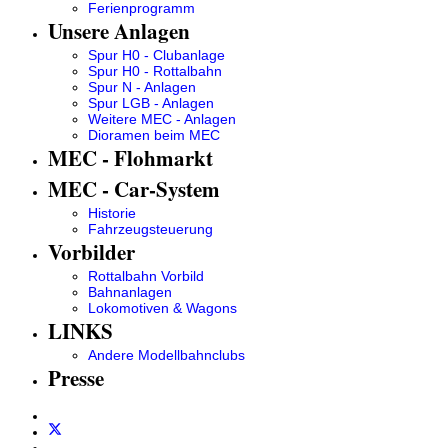
Ferienprogramm
Unsere Anlagen
Spur H0 - Clubanlage
Spur H0 - Rottalbahn
Spur N - Anlagen
Spur LGB - Anlagen
Weitere MEC - Anlagen
Dioramen beim MEC
MEC - Flohmarkt
MEC - Car-System
Historie
Fahrzeugsteuerung
Vorbilder
Rottalbahn Vorbild
Bahnanlagen
Lokomotiven & Wagons
LINKS
Andere Modellbahnclubs
Presse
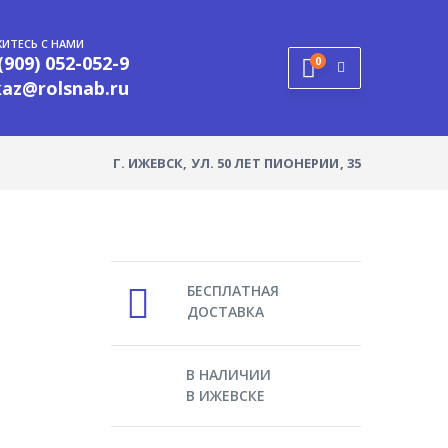
ИТЕСЬ С НАМИ
(909) 052-052-9
0
kaz@rolsnab.ru
Г. ИЖЕВСК, УЛ. 50 ЛЕТ ПИОНЕРИИ, 35
БЕСПЛАТНАЯ
ДОСТАВКА
В НАЛИЧИИ
В ИЖЕВСКЕ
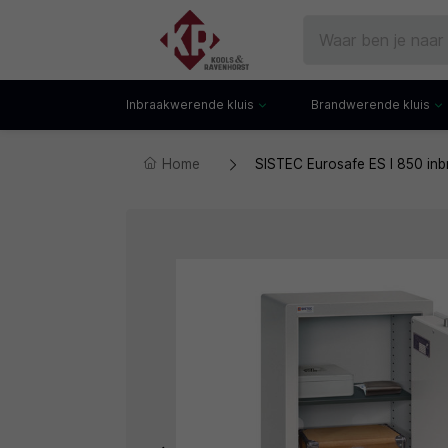
Inbraakwerende kluis
Brandwerende kluis
Home
SISTEC Eurosafe ES I 850 inb
Gecertificeerde kluis
Documentenkluis
Watchwinders
Watchwinders
Hotelkluis
Brandwerende bo
Kluiskast
Brandwerende arch
Privékluis
Brandwerende lad
Datakluis
Datakluis
Vloerkluis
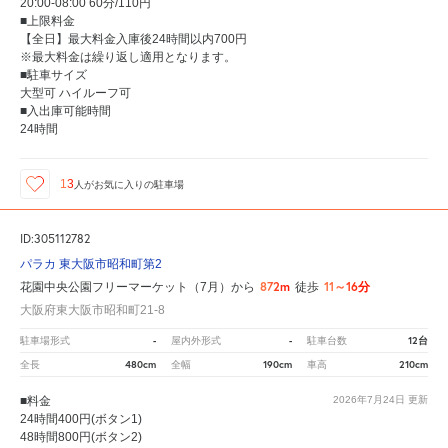
20:00-08:00 60分/110円
■上限料金
【全日】最大料金入庫後24時間以内700円
※最大料金は繰り返し適用となります。
■駐車サイズ
大型可 ハイルーフ可
■入出庫可能時間
24時間
13
人が
お気に入りの駐車場
ID:305112782
パラカ 東大阪市昭和町第2
872m
11～16分
花園中央公園フリーマーケット（7月）から
徒歩
大阪府東大阪市昭和町21-8
-
-
12台
駐車場形式
屋内外形式
駐車台数
480cm
190cm
210cm
全長
全幅
車高
■料金
2026年7月24日
更新
24時間400円(ボタン1)
48時間800円(ボタン2)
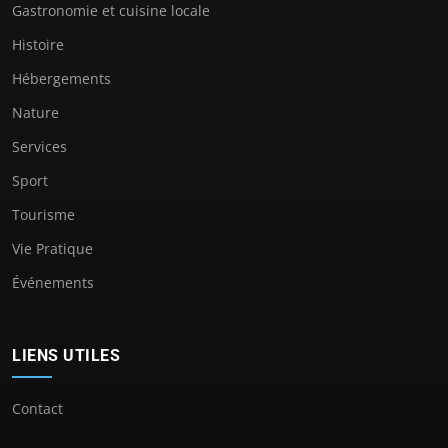
Gastronomie et cuisine locale
Histoire
Hébergements
Nature
Services
Sport
Tourisme
Vie Pratique
Événements
LIENS UTILES
Contact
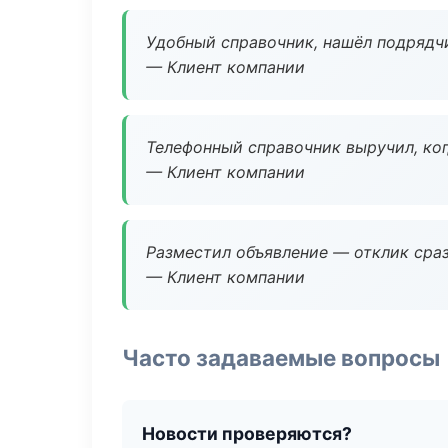
Удобный справочник, нашёл подрядчи
— Клиент компании
Телефонный справочник выручил, ког
— Клиент компании
Разместил объявление — отклик сраз
— Клиент компании
Часто задаваемые вопросы
Новости проверяются?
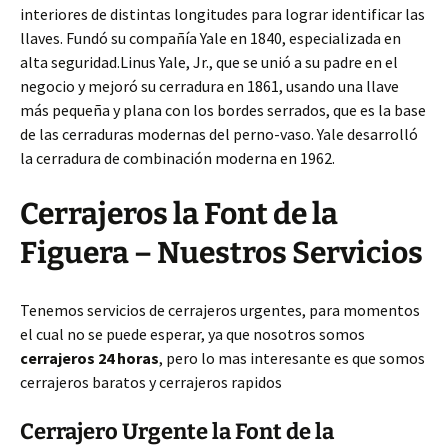
interiores de distintas longitudes para lograr identificar las
llaves. Fundó su compañía Yale en 1840, especializada en
alta seguridad.Linus Yale, Jr., que se unió a su padre en el
negocio y mejoró su cerradura en 1861, usando una llave
más pequeña y plana con los bordes serrados, que es la base
de las cerraduras modernas del perno-vaso. Yale desarrolló
la cerradura de combinación moderna en 1962.
Cerrajeros la Font de la
Figuera – Nuestros Servicios
Tenemos servicios de cerrajeros urgentes, para momentos
el cual no se puede esperar, ya que nosotros somos
cerrajeros 24 horas
, pero lo mas interesante es que somos
cerrajeros baratos y cerrajeros rapidos
Cerrajero Urgente la Font de la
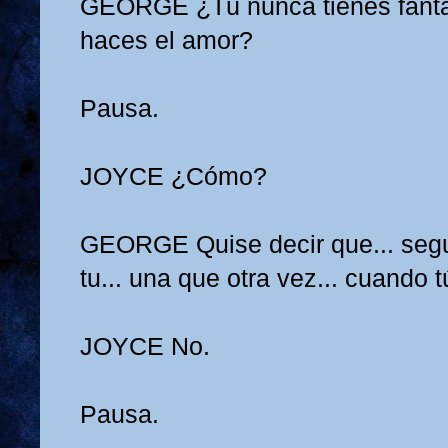
GEORGE
¿Tú nunca tienes fant
haces el amor?
Pausa.
JOYCE
¿Cómo?
GEORGE
Quise decir que... se
tu... una que otra vez... cuando tú
JOYCE
No.
Pausa.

+ + +

Reproduce the whole listing verbatim and keep all pictures out of it.

Ferienprogramm
Unsere Anlagen
Spur H0 - Clubanlage
Spur H0 - Rottalbahn
Spur N - Anlagen
Spur LGB - Anlagen
Weitere MEC - Anlagen
Dioramen beim MEC
MEC - Flohmarkt
MEC - Car-System
Historie
Fahrzeugsteuerung
Vorbilder
Rottalbahn Vorbild
Bahnanlagen
Lokomotiven & Wagons
LINKS
Andere Modellbahnclubs
Presse
ИТЕСЬ С НАМИ
(909) 052-052-9
0
kaz@rolsnab.ru
Г. ИЖЕВСК, УЛ. 50 ЛЕТ ПИОНЕРИИ, 35
БЕСПЛАТНАЯ
ДОСТАВКА
В НАЛИЧИИ
В ИЖЕВСКЕ
Inbraakwerende kluis
Brandwerende kluis
Home
SISTEC Eurosafe ES I 850 inb
Gecertificeerde kluis
Documentenkluis
Watchwinders
Watchwinders
Hotelkluis
Brandwerende bo
Kluiskast
Brandwerende arch
Privékluis
Brandwerende lad
Datakluis
Datakluis
Vloerkluis
20:00-08:00 60分/110円
■上限料金
【全日】最大料金入庫後24時間以内700円
※最大料金は繰り返し適用となります。
■駐車サイズ
大型可 ハイルーフ可
■入出庫可能時間
24時間
13
人が
お気に入りの駐車場
ID:305112782
パラカ 東大阪市昭和町第2
872m
11～16分
花園中央公園フリーマーケット（7月）から
徒歩
大阪府東大阪市昭和町21-8
-
-
12台
駐車場形式
屋内外形式
駐車台数
480cm
190cm
210cm
全長
全幅
車高
■料金
2026年7月24日
更新
24時間400円(ボタン1)
48時間800円(ボタン2)
Gastronomie et cuisine locale
Histoire
Hébergements
Nature
Services
Sport
Tourisme
Vie Pratique
Événements
LIENS UTILES
Contact
Удобный справочник, нашёл подрядчи
— Клиент компании
Телефонный справочник выручил, ког
— Клиент компании
Разместил объявление — отклик сраз
— Клиент компании
Часто задаваемые вопросы
Новости проверяются?
interiores de distintas longitudes para lograr identificar las
llaves. Fundó su compañía Yale en 1840, especializada en
alta seguridad.Linus Yale, Jr., que se unió a su padre en el
negocio y mejoró su cerradura en 1861, usando una llave
más pequeña y plana con los bordes serrados, que es la base
de las cerraduras modernas del perno-vaso. Yale desarrolló
la cerradura de combinación moderna en 1962.
Cerrajeros la Font de la
Figuera – Nuestros Servicios
Tenemos servicios de cerrajeros urgentes, para momentos
el cual no se puede esperar, ya que nosotros somos
cerrajeros 24 horas
, pero lo mas interesante es que somos
cerrajeros baratos y cerrajeros rapidos
Cerrajero Urgente la Font de la
GEORGE
¿Tú nunca tienes fant
haces el amor?
Pausa.
JOYCE
¿Cómo?
GEORGE
Quise decir que... se
tu... una que otra vez... cuando tú
JOYCE
No.
Pausa.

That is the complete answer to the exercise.